On January 22, 1999, Gonet and Agent Dowling met in person for the first time. Agent Dowling gave Gonet $60,000 in cash, which he told Gonet he wanted to conceal from the bankruptcy court. Gonet moved the cash in installments to an offshore trust account and then back to an undercover bank account designated by Dowling at LaSalle Bank in Chicago in the name of Century Marketing. Gonet kept $9,000 as his fee for assisting Dowling. Castellini visibly entered the picture around March 11 or 12, 1999.

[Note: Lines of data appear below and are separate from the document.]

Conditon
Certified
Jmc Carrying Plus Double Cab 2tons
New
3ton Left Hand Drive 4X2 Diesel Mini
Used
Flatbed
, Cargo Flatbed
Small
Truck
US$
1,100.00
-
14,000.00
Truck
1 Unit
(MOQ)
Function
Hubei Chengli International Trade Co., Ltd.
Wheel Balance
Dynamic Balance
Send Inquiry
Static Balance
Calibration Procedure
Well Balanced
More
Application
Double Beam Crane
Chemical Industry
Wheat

Castellini testified that he first met Gonet in 1997, when Gonet tried to sell Castellini an offshore trust. Castellini explained to Gonet that he already had the use of an offshore structure through a complex business organization (“CBO”) set up for him by AAA. Castellini had been involved with AAA since 1996, when he began to buy tapes and attend seminars offered by AAA purporting to teach strategies for minimizing taxes. In 1997, as a way to reduce taxes from his own business, Castellini paid $28,000 to have the CBO set up for him by the head of AAA, Anderson, and AAA's head accountant, Drummer, an unindicted coconspirator who also became Castellini's accountant. In late 1997, in accordance with Drummer's advice, Castellini moved about $175,000 of his own money, listed as a bogus “management fee,” through the CBO in order to reduce his taxes. For this service, AAA charged him a 5% fee. These were the only times that Castellini used the CBO prior to his involvement in the activities in this case. Castellini also invested in various schemes offered by AAA members, but he lost money on all of them.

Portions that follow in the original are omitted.